Coltelli in ceramica o acciaio

Coltelli in ceramica o acciaio

Coltelli in ceramica o acciaio: quali sono le differenze tra coltelli in ceramica e acciaio. Affilatura, filo della lama, vantaggi e svantaggi. Opinioni e cosa valutare prima dell’acquisto.


Se vuoi scegliere dei nuovi coltelli da cucina, tra i quesiti che dovrai rispondere, c’è questo: meglio scegliere coltelli in ceramica o acciaio? Se si tratta dei coltelli da usare per i tuoi commensali (quelli da portare in tavola per le cene in famiglia e gli ospiti) la differenza conta quanto l’estetica. Se, al contrario, si tratta di coltelli da cucina, allora dovrai fare più attente valutazioni.

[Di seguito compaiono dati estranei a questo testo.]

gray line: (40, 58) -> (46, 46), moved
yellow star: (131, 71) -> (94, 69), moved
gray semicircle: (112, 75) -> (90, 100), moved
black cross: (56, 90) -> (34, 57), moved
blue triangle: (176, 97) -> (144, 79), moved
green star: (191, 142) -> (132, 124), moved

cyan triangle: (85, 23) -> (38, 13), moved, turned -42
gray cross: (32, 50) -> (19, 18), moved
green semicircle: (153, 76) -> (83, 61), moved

Coltelli in ceramica: vantaggi e svantaggi

Parto subito con una panoramica generale segnalato i vantaggi e gli svantaggi per chi sceglie coltelli in ceramica. Vantaggi:

  1. Sono leggeri
  2. Offrono un taglio molto sottile
  3. Non perdono (quasi) mai il filo della lama
  4. Sono maneggevoli
  5. Si possono lavare in lavastoviglie

Svantaggi:

  1. Se cadono a terra si rompono
  2. Non sono adatti per tagliare alimenti particolarmente duri (la scorza di un’anguria, la buccia della zucca, carni semi-congelate…)
  3. A parità di qualità, costano più dei coltelli in acciaio
  4. Al momento della scelta devi valutare bene il manico

Per il “contro” segnalato al punto due, ti faccio presente che sarai obbligato a tenere in casa anche un buon coltello da cucina in acciaio, magari il classico trinciante.

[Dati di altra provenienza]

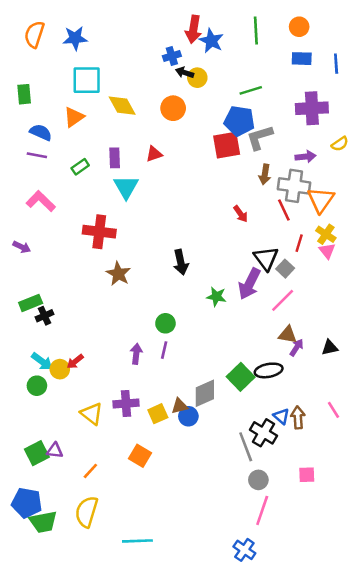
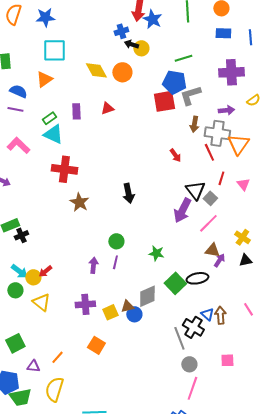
yellow diamond: (122, 106) -> (96, 70), moved
cyan triangle: (126, 187) -> (53, 134), moved, turned -35
yellow cross: (326, 234) -> (242, 237), moved
green star: (216, 297) -> (156, 253), moved
yellow triangle: (92, 414) -> (41, 302), moved
purple triangle: (55, 451) -> (33, 366), moved

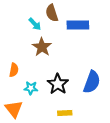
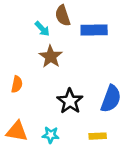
cyan star: (31, 88) -> (51, 135), moved
orange triangle: (14, 109) -> (17, 131), turned -42
yellow rectangle: (65, 113) -> (98, 136), moved

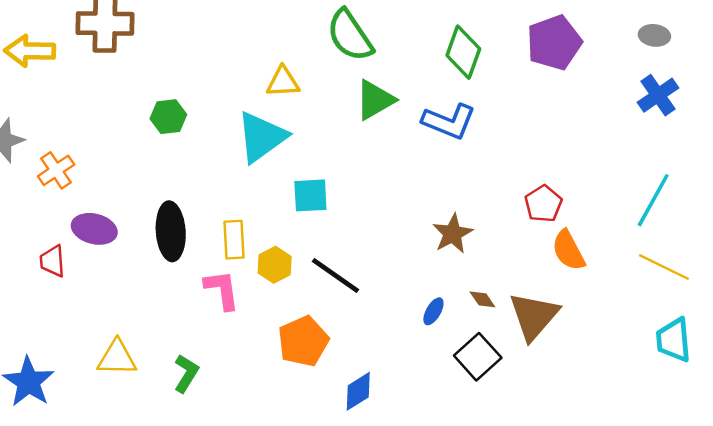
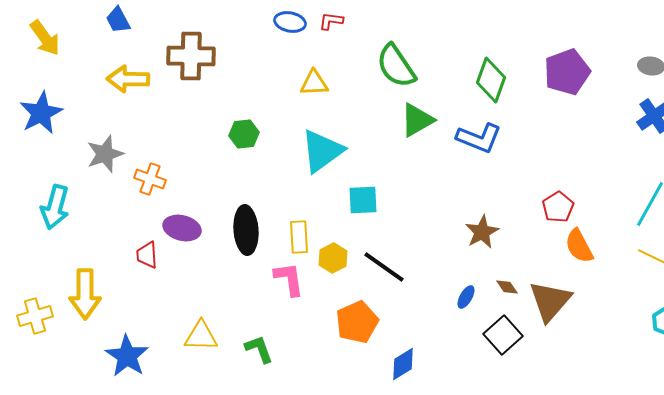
yellow triangle: (283, 82) -> (314, 83), moved
orange cross: (56, 170) -> (150, 179), turned -36
green L-shape: (186, 373) -> (259, 349), turned -52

Tra i finti vantaggi che si leggono online, quando si prova a cercare i pro e i contro dei coltelli in ceramica, figura il tema dell’ossidazione.

L’ossidazione del cibo è un fenomeno inevitabile, avviene quando un alimento è particolarmente sensibile alla presenza di ossigeno (come la verdura fresca e alcune carni) e quindi si deteriora. L’aria fa “invecchiare più velocemente” quel determinato cibo. In alcuni blog si legge che tagliare gli alimenti con il coltello di ceramica ne previene l’ossidazione. Niente di più falso! Per prevenirne l’ossidazione, dopo il taglio dovrai conservare l’alimento sottovuoto. La ceramica non vanta proprietà antiossidanti e lo strumento che si usa per tagliare il cibo è del tutto indifferente per la conservazione dello stesso.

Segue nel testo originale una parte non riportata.